In a commercial short psychological character sketch for SAS — an airline whose acronym also denotes its sly wit — Fasssbender plays a man who’s become such a harrowing horndog as to have been rendered totally nonverbal, so enslaved is he to his libidinous yearnings. When we’re first introduced to this nameless id, we see him awakening next to a Pepto Bismol-pink stuffed bunny rabbit. His look suggests legitimate shock, as though he’s so sexually insatiable that he may have, in the heat of the moment, decided to take the stuffed toy as a bedmate, and only in that famous 20/20 of hindsight can he realize that banging the bunny was an act of perverse desperation. But already, seconds in, the anonymous director inserts a masterful twist: the camera pans over and we see that, in fact, Fassbender’s character’s partner in soulless coitus was actually an animate human. If you’ve ever awoken to fear you’ve drunkenly made love to a stuffed bunny rabbit, you’ll note the aching verisimilitude of Fassbender’s performance of equal parts contentment and repulsion, and then relief at the sight of a human.

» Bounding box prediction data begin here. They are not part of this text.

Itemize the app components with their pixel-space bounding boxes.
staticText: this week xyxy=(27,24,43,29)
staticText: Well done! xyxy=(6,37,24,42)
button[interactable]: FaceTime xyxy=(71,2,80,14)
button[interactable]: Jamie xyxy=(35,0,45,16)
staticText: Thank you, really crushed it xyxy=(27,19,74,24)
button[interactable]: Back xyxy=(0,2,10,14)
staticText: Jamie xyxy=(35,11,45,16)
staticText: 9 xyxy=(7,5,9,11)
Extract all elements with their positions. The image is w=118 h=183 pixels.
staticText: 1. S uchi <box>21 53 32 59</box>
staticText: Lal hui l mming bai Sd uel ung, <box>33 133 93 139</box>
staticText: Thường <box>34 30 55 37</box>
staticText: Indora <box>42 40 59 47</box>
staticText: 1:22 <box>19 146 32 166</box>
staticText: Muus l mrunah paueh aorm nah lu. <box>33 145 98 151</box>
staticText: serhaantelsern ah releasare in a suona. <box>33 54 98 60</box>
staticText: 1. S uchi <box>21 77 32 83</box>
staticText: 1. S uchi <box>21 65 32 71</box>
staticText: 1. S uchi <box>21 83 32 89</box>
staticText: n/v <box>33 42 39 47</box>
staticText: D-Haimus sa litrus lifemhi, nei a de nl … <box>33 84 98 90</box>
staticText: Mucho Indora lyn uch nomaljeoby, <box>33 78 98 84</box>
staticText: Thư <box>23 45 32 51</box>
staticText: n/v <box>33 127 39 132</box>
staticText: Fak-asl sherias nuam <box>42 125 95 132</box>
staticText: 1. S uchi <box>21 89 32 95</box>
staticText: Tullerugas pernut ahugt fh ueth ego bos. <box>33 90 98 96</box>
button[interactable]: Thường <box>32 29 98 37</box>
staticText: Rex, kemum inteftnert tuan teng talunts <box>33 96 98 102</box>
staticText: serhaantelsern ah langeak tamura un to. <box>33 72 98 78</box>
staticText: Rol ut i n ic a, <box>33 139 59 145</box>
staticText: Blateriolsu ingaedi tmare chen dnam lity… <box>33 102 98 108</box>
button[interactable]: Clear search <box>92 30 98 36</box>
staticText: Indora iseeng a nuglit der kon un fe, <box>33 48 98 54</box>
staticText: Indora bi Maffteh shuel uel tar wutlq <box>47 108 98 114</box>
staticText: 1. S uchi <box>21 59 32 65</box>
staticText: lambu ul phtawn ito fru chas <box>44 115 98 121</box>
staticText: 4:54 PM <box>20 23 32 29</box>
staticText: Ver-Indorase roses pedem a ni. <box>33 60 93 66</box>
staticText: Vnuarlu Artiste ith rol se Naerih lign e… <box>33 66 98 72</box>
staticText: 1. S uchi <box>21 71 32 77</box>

Oh, but don’t assume that relief lasts for long. Soon, Fassbender’s tragic fuckboi finds himself in the heat of a new urge, one that’d go on to inform the actor’s performance in Hunger. Both hungry and thirsty (a film we have yet to see: we’re waiting, McQueen!), Fassbender softly smacks his lips in a palpable depiction of dryness and longing as he lies in bed, next to the sleeping woman and her infantilizing toy. And then the pivotal question: will his character shake this narrative trajectory entirely to walk to the fridge? You better believe he makes that journey, because this is Fassbender, and no journey — no matter how physically and emotionally brutal — is too challenging.

This is when the true training for Shame begins to show itself. Just as the actor’s member nonchalantly filled the screen in one of the opening shots of that film — depicting the tyranny of the wants of the barbaric and utilitarian phallus — here he learns to make a similarly bleak thesis statement solely using his buttocks, while also managing to hide their German Irish accent. Exposed in the middle of a TV commercial, melancholically backlit by fridge, the cheeks collide and clench to make a statement about how our ever-more alienating existence can lead to addiction to the idea of connection, rather than to connection itself. For butt-cheeks, being two separate entities, can squeeze to find closeness, but can never truly unite, as many a wedgie has cruelly underscored.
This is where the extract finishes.